- [DIRECTIONS FOR THIS TASK]: Please find all lines in the data that hold the string "Baked" and copy them.

Page-level text extractions
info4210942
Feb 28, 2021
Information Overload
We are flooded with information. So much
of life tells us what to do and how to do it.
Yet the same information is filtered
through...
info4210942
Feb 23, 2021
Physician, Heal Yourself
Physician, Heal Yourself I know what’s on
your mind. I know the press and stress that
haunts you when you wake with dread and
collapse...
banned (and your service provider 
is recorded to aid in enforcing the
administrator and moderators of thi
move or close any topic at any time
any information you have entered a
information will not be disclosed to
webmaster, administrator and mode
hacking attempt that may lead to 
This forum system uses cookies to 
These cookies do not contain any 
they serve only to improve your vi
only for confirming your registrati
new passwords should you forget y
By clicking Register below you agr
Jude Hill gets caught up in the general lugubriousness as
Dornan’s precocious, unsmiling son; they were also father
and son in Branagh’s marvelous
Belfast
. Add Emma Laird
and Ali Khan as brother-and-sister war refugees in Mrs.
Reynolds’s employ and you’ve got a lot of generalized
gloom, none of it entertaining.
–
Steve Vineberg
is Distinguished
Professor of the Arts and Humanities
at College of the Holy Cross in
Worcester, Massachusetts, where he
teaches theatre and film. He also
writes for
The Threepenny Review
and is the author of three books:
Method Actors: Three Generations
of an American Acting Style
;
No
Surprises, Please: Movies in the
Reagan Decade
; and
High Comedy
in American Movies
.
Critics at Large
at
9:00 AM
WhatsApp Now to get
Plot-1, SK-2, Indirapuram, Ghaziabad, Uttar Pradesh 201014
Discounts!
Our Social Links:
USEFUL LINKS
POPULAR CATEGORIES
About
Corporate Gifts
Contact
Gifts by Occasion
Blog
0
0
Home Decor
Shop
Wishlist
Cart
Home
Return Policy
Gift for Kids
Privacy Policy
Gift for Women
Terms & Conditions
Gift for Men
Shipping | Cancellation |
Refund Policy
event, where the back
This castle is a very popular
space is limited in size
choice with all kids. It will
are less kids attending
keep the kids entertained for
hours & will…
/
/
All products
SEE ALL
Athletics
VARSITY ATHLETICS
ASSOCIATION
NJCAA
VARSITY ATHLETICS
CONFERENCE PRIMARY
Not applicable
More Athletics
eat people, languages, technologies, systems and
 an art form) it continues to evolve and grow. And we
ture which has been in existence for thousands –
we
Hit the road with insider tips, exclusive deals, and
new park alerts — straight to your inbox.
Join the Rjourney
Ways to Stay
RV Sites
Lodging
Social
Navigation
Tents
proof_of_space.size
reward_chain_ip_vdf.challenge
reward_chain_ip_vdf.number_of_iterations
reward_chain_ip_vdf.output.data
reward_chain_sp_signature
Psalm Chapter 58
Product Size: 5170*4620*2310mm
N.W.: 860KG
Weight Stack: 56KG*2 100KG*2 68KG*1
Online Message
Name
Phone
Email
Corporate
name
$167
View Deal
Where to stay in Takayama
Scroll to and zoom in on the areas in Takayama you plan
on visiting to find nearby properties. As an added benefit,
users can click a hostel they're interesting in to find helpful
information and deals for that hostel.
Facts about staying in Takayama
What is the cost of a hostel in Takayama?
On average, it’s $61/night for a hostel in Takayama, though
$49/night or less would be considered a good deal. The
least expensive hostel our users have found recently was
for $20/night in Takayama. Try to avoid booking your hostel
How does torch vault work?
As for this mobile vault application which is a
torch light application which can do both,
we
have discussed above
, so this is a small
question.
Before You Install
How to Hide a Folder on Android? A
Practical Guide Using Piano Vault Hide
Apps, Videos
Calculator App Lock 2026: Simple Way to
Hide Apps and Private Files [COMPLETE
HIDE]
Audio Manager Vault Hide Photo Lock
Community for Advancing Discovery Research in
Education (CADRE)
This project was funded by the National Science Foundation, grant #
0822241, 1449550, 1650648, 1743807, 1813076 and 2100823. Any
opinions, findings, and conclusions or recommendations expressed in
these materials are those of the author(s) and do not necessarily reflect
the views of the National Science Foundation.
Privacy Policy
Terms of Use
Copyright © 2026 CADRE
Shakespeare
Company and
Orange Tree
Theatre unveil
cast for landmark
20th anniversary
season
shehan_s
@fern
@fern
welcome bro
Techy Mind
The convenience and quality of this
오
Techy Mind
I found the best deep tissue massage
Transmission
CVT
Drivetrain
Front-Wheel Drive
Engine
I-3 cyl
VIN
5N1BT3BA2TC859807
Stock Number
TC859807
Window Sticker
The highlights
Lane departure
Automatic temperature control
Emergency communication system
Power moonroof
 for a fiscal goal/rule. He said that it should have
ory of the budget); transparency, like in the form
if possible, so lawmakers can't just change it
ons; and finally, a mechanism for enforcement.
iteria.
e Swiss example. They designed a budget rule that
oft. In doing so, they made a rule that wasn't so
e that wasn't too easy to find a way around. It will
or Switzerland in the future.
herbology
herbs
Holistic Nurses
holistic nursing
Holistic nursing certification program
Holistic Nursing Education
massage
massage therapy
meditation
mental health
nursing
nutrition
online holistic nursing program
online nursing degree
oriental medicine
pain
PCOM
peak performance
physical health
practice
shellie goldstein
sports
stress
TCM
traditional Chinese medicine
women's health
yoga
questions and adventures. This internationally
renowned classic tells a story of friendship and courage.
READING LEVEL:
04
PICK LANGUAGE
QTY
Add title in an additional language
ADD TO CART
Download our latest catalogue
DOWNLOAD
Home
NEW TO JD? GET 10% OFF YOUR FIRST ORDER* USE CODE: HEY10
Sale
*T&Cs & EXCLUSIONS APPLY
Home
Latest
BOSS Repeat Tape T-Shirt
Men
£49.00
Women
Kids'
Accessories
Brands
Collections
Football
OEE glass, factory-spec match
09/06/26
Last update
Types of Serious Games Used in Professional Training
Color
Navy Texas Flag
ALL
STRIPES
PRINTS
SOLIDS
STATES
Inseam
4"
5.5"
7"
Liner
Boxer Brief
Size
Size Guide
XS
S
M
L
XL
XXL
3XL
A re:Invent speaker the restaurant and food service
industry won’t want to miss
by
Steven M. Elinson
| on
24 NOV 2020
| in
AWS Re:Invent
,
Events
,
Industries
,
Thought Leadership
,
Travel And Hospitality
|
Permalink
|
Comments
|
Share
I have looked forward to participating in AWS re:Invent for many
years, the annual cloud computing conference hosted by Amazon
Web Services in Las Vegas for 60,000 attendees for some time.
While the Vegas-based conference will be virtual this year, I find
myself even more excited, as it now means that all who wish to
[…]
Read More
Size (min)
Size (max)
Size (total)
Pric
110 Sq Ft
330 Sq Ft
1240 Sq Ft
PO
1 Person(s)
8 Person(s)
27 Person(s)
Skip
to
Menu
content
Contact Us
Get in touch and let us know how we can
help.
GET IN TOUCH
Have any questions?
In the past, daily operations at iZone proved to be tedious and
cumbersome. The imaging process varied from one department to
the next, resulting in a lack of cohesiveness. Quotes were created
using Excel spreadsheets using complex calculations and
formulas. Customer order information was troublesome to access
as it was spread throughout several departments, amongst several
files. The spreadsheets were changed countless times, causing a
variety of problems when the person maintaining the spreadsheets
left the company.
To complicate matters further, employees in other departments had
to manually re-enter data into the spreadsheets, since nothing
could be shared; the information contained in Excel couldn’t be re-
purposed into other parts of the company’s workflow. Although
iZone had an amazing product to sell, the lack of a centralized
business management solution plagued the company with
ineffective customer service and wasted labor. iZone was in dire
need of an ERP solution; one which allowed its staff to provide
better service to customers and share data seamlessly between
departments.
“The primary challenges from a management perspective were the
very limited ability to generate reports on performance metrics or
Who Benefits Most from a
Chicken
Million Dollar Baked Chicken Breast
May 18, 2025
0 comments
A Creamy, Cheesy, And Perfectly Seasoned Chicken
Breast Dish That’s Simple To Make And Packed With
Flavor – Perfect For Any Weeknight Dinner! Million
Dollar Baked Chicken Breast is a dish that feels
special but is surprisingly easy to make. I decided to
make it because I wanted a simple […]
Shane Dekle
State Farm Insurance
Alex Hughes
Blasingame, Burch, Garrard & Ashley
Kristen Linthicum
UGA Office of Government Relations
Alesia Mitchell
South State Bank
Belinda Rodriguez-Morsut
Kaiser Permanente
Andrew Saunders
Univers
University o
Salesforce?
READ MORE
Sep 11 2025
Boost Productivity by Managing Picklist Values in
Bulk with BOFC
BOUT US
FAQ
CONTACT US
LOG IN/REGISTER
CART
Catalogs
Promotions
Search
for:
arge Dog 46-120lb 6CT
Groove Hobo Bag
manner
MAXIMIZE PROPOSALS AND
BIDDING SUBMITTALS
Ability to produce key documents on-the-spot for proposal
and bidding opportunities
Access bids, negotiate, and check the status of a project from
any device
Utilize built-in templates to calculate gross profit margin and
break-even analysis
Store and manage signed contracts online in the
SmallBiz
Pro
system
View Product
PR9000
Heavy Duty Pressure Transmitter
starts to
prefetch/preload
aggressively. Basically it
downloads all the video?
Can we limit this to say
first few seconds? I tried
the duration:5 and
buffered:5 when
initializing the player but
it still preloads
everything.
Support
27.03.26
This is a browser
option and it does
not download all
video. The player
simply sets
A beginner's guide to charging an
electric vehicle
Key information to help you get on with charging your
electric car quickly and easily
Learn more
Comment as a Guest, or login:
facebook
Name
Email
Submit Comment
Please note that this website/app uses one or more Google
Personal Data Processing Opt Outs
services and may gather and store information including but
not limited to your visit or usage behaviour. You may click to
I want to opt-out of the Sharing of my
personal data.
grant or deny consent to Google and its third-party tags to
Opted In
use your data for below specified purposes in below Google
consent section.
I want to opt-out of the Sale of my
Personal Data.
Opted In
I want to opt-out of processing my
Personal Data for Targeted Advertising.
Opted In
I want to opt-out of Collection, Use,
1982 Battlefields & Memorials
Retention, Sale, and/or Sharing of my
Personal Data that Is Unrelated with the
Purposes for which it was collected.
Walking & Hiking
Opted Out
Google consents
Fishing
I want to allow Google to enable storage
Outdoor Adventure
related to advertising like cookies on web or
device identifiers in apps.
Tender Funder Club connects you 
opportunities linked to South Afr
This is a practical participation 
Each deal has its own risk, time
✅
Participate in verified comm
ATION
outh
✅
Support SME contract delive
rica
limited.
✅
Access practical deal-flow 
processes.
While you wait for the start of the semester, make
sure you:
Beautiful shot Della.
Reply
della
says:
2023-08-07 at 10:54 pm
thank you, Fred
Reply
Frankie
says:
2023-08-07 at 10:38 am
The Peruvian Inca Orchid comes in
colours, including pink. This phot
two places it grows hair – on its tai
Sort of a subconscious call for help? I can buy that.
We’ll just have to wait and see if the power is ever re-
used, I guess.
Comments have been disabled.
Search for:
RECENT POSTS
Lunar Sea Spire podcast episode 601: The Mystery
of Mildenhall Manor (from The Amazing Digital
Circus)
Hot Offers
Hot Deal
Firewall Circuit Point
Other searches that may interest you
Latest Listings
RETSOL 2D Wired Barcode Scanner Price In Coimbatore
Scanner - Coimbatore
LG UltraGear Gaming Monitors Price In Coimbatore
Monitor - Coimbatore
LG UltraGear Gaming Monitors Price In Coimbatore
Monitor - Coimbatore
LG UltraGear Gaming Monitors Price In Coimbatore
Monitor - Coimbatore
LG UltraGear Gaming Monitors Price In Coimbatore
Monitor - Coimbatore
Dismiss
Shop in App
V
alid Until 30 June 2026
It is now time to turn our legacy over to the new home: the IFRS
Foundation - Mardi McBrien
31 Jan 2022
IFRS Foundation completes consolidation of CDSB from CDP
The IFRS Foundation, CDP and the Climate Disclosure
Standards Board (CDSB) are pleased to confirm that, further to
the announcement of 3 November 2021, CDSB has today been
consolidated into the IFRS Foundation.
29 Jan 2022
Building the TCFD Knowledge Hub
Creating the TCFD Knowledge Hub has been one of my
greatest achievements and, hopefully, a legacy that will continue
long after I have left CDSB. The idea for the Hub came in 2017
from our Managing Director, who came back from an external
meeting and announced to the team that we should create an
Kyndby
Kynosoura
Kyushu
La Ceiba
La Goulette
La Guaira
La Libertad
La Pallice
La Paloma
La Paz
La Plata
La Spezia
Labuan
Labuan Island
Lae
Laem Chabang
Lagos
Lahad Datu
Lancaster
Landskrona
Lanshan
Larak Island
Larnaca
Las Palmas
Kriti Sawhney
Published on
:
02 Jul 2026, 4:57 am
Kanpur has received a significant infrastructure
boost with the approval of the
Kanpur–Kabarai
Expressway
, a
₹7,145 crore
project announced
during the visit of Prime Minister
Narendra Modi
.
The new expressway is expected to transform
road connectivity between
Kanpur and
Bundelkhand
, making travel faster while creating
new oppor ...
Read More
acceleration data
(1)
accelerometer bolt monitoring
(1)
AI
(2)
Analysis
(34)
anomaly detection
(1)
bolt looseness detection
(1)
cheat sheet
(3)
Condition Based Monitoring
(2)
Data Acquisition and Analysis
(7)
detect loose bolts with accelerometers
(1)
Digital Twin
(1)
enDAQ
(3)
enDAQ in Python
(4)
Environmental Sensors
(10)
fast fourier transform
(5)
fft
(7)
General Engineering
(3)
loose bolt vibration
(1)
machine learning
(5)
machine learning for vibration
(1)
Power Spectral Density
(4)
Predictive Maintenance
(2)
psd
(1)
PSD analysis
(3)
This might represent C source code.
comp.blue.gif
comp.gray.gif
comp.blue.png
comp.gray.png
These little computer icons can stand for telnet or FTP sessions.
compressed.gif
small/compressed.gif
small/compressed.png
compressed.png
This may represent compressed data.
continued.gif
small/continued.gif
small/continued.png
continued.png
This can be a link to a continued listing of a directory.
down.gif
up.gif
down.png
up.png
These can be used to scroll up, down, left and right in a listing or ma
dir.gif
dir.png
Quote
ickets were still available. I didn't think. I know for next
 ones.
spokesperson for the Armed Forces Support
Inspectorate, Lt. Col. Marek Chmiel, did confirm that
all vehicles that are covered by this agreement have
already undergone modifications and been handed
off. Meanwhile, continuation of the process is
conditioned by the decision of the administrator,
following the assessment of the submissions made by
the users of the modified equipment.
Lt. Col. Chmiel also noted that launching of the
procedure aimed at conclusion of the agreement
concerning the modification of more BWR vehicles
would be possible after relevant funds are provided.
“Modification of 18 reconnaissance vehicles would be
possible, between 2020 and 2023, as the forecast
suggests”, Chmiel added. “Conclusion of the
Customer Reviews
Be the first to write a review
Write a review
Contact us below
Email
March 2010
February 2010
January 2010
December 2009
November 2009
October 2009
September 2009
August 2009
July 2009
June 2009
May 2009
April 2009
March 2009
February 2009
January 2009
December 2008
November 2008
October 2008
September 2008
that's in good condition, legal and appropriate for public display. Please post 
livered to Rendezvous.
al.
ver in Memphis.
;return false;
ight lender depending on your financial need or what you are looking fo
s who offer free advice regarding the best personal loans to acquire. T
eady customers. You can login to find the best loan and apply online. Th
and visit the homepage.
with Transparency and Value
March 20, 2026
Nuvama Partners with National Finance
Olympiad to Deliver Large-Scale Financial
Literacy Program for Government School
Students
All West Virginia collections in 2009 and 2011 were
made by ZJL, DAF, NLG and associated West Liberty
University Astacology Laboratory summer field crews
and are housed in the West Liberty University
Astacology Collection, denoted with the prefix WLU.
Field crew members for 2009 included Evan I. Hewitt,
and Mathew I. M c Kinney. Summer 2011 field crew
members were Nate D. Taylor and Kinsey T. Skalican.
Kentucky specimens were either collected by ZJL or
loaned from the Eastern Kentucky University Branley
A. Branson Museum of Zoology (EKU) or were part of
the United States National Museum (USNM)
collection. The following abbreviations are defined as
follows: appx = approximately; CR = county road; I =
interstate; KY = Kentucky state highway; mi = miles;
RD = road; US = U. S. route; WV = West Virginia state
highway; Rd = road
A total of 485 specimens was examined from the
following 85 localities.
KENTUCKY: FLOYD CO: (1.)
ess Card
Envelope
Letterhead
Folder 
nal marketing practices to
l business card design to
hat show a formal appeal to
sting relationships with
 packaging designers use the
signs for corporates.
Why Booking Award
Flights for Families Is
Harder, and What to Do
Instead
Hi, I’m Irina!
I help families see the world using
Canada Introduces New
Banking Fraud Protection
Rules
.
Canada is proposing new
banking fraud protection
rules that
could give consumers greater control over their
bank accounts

- [SOLVED EXERCISE]:
Million Dollar Baked Chicken Breast
Dollar Baked Chicken Breast is a dish that feels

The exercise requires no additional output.